Description of the task:
In the data below, find every line with the word "Scale" and copy it.

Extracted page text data
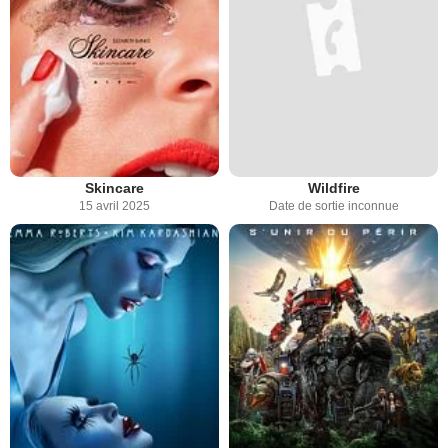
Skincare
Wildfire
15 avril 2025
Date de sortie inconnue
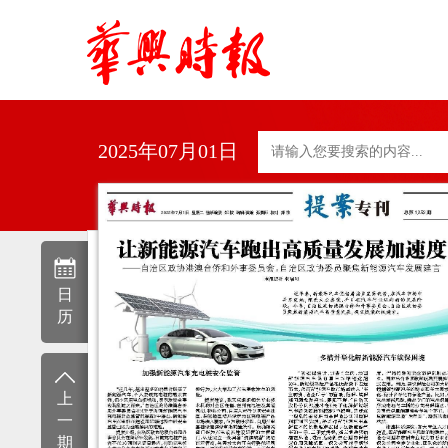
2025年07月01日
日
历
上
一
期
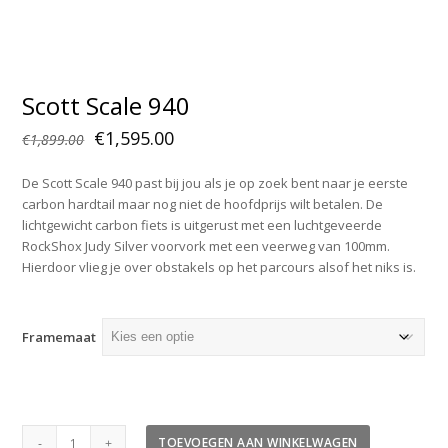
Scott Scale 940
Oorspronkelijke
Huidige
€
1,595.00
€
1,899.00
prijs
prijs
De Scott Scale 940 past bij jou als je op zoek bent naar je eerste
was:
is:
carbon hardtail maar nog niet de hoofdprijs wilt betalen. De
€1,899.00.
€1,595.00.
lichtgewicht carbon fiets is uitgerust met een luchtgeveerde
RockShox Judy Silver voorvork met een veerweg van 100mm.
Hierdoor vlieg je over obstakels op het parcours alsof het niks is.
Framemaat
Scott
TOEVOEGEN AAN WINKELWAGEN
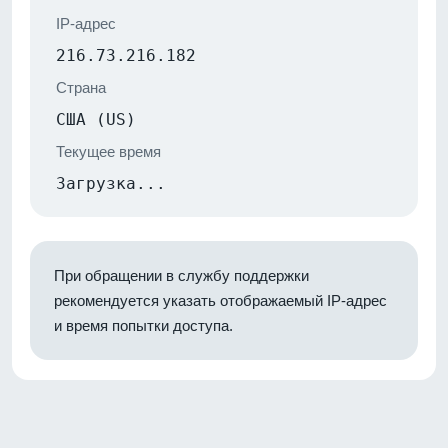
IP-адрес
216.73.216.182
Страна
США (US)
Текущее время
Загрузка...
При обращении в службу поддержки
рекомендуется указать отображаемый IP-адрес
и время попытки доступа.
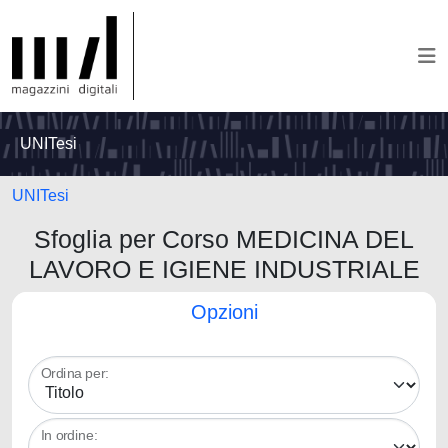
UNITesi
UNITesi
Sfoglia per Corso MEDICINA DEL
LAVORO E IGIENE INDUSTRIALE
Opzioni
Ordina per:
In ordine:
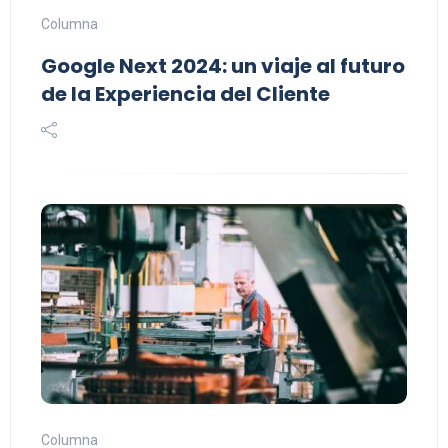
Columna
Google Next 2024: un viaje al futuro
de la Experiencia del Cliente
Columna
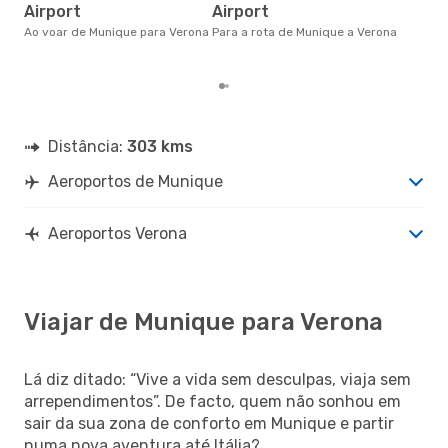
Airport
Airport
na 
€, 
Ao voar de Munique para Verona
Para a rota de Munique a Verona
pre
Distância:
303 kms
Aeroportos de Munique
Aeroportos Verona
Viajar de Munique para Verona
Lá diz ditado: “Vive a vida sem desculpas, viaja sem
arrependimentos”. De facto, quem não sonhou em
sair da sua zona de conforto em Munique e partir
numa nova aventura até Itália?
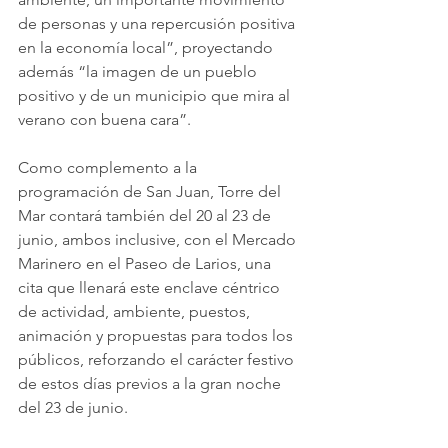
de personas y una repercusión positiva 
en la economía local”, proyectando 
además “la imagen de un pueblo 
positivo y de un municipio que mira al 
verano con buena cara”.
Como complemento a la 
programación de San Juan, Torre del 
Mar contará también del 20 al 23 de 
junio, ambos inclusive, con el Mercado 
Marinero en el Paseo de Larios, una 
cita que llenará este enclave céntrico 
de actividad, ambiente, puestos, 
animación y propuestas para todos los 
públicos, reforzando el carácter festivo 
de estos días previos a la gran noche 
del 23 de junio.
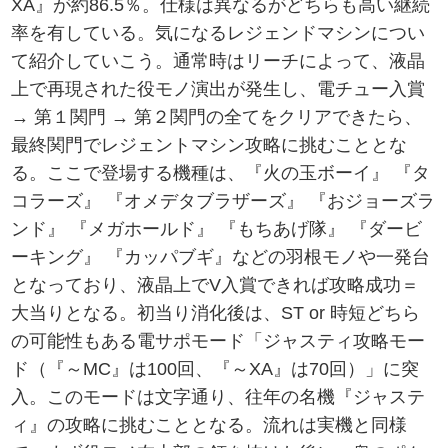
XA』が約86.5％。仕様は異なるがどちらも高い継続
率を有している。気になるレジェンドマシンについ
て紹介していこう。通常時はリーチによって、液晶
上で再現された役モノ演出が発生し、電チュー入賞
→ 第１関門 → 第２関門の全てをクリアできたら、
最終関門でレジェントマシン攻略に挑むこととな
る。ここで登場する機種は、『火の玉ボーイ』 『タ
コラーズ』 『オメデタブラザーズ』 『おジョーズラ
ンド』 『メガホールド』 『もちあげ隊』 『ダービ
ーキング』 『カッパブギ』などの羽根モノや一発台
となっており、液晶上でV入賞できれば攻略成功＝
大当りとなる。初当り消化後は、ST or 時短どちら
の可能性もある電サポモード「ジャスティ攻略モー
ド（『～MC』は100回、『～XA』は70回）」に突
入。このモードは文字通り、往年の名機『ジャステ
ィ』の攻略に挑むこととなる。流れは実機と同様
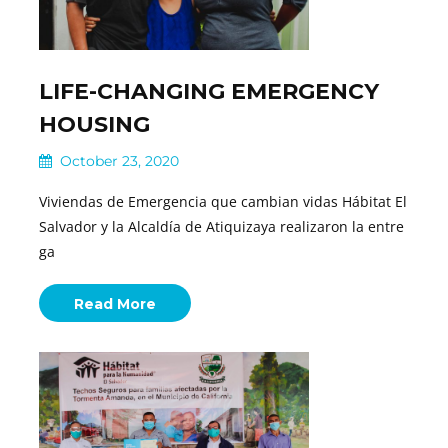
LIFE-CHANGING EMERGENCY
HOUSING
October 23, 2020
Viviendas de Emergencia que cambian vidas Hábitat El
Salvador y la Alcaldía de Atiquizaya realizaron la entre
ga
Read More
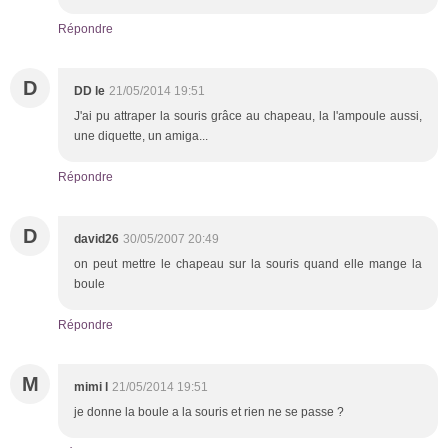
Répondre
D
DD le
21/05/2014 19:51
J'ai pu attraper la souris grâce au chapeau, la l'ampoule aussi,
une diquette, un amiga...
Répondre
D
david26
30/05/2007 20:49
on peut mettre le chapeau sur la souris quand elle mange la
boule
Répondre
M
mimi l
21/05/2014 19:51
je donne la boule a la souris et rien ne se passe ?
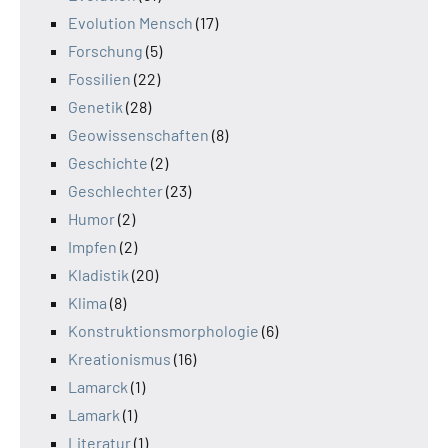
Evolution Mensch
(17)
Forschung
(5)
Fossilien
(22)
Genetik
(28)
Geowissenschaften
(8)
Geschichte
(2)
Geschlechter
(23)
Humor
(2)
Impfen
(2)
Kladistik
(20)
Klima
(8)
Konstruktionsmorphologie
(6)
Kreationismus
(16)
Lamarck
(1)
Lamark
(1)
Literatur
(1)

...

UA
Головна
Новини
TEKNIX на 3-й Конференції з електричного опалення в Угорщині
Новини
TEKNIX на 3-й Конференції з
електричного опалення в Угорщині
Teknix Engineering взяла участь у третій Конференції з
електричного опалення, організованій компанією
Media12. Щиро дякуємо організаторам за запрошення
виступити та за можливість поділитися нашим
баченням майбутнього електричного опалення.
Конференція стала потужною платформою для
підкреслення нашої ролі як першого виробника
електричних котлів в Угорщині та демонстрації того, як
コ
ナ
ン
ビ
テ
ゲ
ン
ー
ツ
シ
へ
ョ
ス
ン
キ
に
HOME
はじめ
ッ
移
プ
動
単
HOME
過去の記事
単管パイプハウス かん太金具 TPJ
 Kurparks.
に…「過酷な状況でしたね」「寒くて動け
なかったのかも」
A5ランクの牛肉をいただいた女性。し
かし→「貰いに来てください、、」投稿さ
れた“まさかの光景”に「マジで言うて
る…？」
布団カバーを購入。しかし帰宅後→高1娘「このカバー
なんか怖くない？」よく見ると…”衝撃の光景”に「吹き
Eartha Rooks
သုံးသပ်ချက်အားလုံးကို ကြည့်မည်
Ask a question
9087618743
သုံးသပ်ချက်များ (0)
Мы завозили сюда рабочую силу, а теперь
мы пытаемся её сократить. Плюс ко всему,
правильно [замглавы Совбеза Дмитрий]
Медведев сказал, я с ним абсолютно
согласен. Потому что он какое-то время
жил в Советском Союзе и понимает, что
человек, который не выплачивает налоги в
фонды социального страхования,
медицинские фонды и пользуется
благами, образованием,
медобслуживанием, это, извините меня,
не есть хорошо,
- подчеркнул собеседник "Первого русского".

Solution below:
Scott Scale 940
De Scott Scale 940 past bij jou als je op zoek bent naar je eerste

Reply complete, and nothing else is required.